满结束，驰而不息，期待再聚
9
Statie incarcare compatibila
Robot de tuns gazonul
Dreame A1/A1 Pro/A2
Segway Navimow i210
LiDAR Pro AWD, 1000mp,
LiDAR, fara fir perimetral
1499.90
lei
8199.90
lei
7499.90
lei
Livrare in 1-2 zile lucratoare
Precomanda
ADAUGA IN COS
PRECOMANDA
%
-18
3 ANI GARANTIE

==

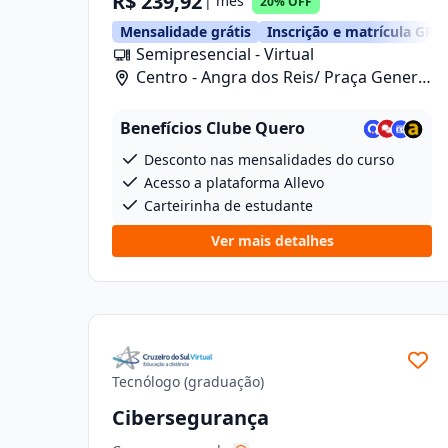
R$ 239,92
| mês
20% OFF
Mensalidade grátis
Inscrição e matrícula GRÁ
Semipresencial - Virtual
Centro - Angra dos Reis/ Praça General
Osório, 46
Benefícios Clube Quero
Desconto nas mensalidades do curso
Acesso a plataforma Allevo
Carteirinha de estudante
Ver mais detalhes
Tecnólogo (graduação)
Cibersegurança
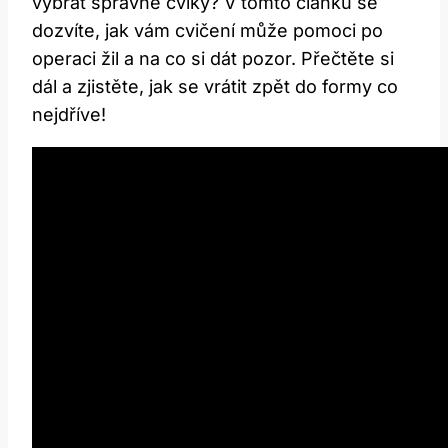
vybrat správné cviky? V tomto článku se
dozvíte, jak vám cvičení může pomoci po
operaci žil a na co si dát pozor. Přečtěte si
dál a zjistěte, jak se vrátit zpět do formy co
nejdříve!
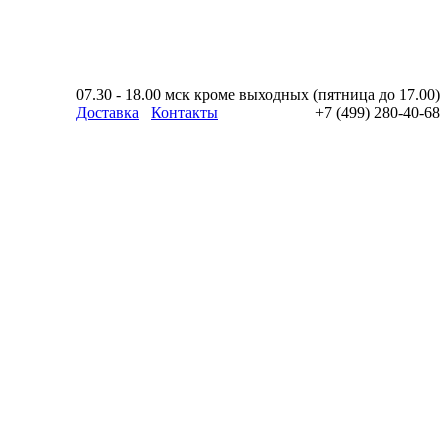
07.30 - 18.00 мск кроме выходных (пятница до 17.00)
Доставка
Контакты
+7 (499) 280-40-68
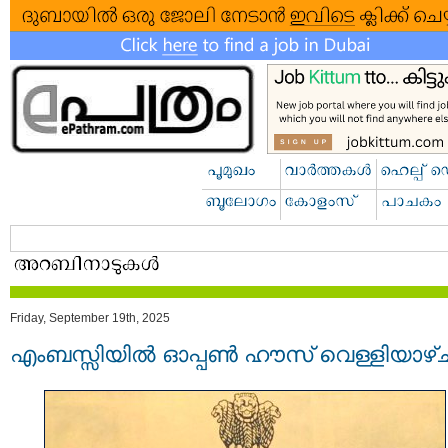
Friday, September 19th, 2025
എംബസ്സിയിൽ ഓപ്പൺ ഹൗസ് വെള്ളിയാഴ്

Assigned task:
Show every line of the material above in which "LiDAR" is present.

The completed task:
LiDAR Pro AWD, 1000mp,
LiDAR, fara fir perimetral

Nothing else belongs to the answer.